Dans le cadre des États généraux de la bioéthique 2026, le Dr Michel Caillol, médecin et philosophe, apporte un éclairage crucial sur les concepts de sobriété en médecine et de juste soin. Ces notions, au cœur des débats organisés par l'Espace éthique PACA-Corse à Toulon et Nice, interrogent profondément les pratiques médicales contemporaines.

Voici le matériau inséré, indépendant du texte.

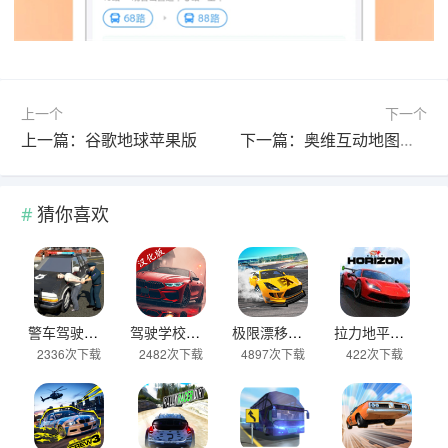
上一个
下一个
上一篇：谷歌地球苹果版
下一篇：奥维互动地图苹果版
猜你喜欢
警车驾驶模拟器官方正版 v2.6安卓版
驾驶学校模拟汉化版(Driving School sim) v13.4安卓版
极限漂移与氮气赛车手游 v0.0.45安卓版
拉力地平线汉化版 v2.5.10安卓版
2336次下载
2482次下载
4897次下载
422次下载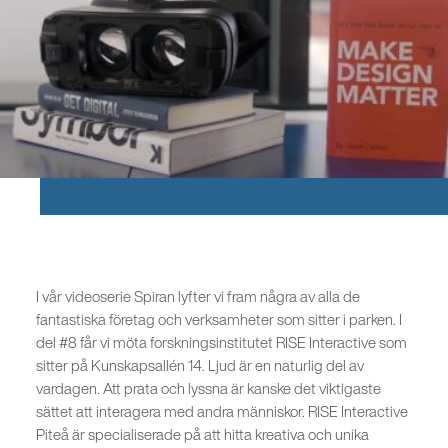
I vår videoserie Spiran lyfter vi fram några av alla de
fantastiska företag och verksamheter som sitter i parken. I
del #8 får vi möta forskningsinstitutet RISE Interactive som
sitter på Kunskapsallén 14. Ljud är en naturlig del av
vardagen. Att prata och lyssna är kanske det viktigaste
sättet att interagera med andra människor. RISE Interactive
Piteå är specialiserade på att hitta kreativa och unika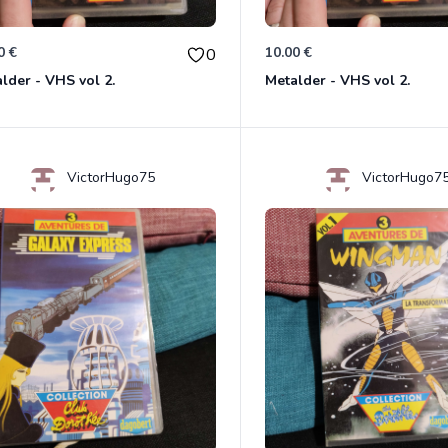
0 €
10.00 €
0
lder - VHS vol 2.
Metalder - VHS vol 2.
VictorHugo75
VictorHugo7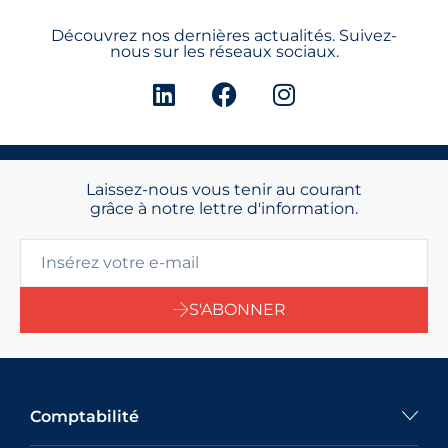
Découvrez nos dernières actualités. Suivez-
nous sur les réseaux sociaux.
Laissez-nous vous tenir au courant
grâce à notre lettre d'information.
S'ABONNER
Comptabilité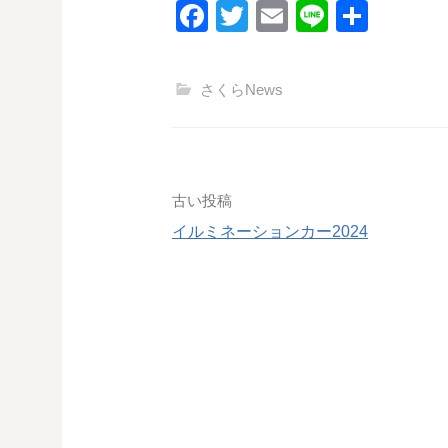
F
T
E
Li
共
a
wi
m
n
有
c
tt
ail
e
さくらNews
e
er
b
o
o
投
古い投稿
k
イルミネーションカー2024
稿
ナ
ビ
ゲ
ー
シ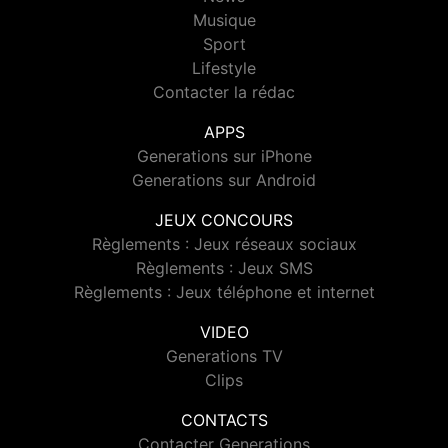
Musique
Sport
Lifestyle
Contacter la rédac
APPS
Generations sur iPhone
Generations sur Android
JEUX CONCOURS
Règlements : Jeux réseaux sociaux
Règlements : Jeux SMS
Règlements : Jeux téléphone et internet
VIDEO
Generations TV
Clips
CONTACTS
Contacter Generations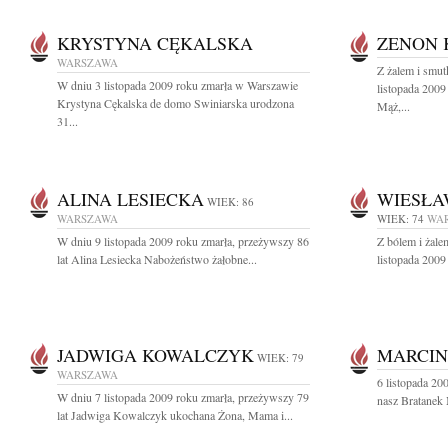
KRYSTYNA CĘKALSKA
ZENON 
WARSZAWA
Z żalem i smu
W dniu 3 listopada 2009 roku zmarła w Warszawie
listopada 2009
Krystyna Cękalska de domo Swiniarska urodzona
Mąż,...
31...
ALINA LESIECKA
WIESŁA
WIEK: 86
WARSZAWA
WIEK: 74
WA
W dniu 9 listopada 2009 roku zmarła, przeżywszy 86
Z bólem i żal
lat Alina Lesiecka Nabożeństwo żałobne...
listopada 2009
JADWIGA KOWALCZYK
MARCIN
WIEK: 79
WARSZAWA
6 listopada 20
W dniu 7 listopada 2009 roku zmarła, przeżywszy 79
nasz Bratanek
lat Jadwiga Kowalczyk ukochana Żona, Mama i...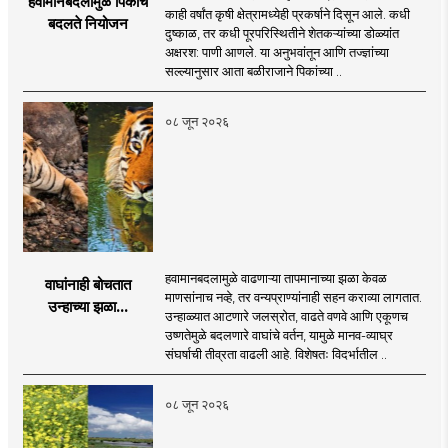
हवामानबदलामुळे पिकांचे
काही वर्षांत कृषी क्षेत्रामध्येही प्रकर्षाने दिसून आले. कधी
बदलते नियोजन
दुष्काळ, तर कधी पूरपरिस्थितीने शेतकऱ्यांच्या डोळ्यांत
अक्षरश: पाणी आणले. या अनुभवांतून आणि तज्ज्ञांच्या
सल्ल्यानुसार आता बळीराजाने पिकांच्या ..
०८ जून २०२६
हवामानबदलामुळे वाढणाऱ्या तापमानाच्या झळा केवळ
वाघांनाही बोचतात
माणसांनाच नव्हे, तर वन्यप्राण्यांनाही सहन कराव्या लागतात.
उन्हाच्या झळा...
उन्हाळ्यात आटणारे जलस्रोत, वाढते वणवे आणि एकूणच
उष्णतेमुळे बदलणारे वाघांचे वर्तन, यामुळे मानव-व्याघ्र
संघर्षाची तीव्रता वाढली आहे. विशेषतः विदर्भातील ..
०८ जून २०२६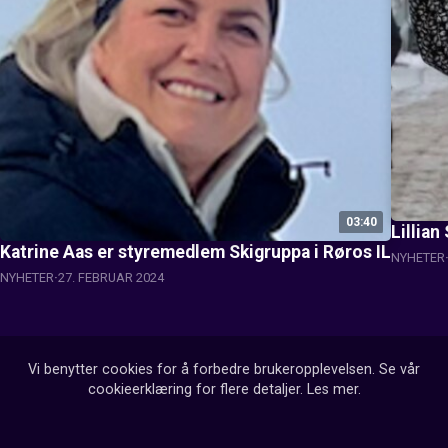
03:40
Lillia
Katrine Aas er styremedlem Skigruppa i Røros IL
NYHETER
NYHETER
27. FEBRUAR 2024
Vi benytter cookies for å forbedre brukeropplevelsen. Se vår
cookieerklæring for flere detaljer.
Les mer
.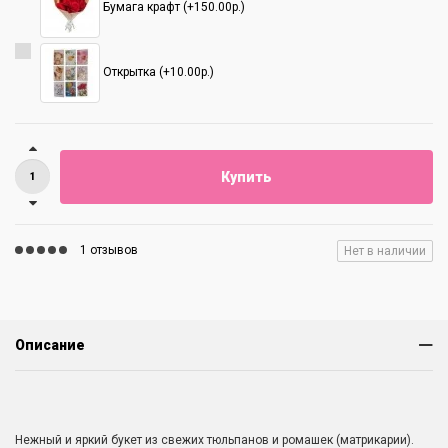
Бумага крафт (+150.00р.)
Открытка (+10.00р.)
Купить
1 отзывов
Нет в наличии
Описание
Нежный и яркий букет из свежих тюльпанов и ромашек (матрикарии).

Distinguer sobriété économique et éthique du soin

Le Dr Caillol établit une distinction fondamentale : la sobriété en médecine relève principalement d'une logique économique, visant à contrôler les coûts des soins. « Ce n'est pas totalement idiot, mais c'est un peu brutal », reconnaît-il. En revanche, le « juste soin » représente une approche plus éthique, où l'objectif est de soigner mieux tout en dépensant moins, ou inversement.

Lutter contre les automatismes techniques

Pour le médecin philosophe, le juste soin commence par combattre les automatismes et la technicisation excessive de la médecine. « Si je n'évalue pas l'intérêt, l'apport, la bientraitance des techniques que je propose à un malade, je ne suis plus soignant. Je deviens technicien du soin », affirme-t-il. Il illustre ce propos par un exemple concret : la toilette quotidienne des patients. Réfléchir à sa pertinence au cas par cas plutôt que de l'appliquer systématiquement constitue une démarche éthique essentielle.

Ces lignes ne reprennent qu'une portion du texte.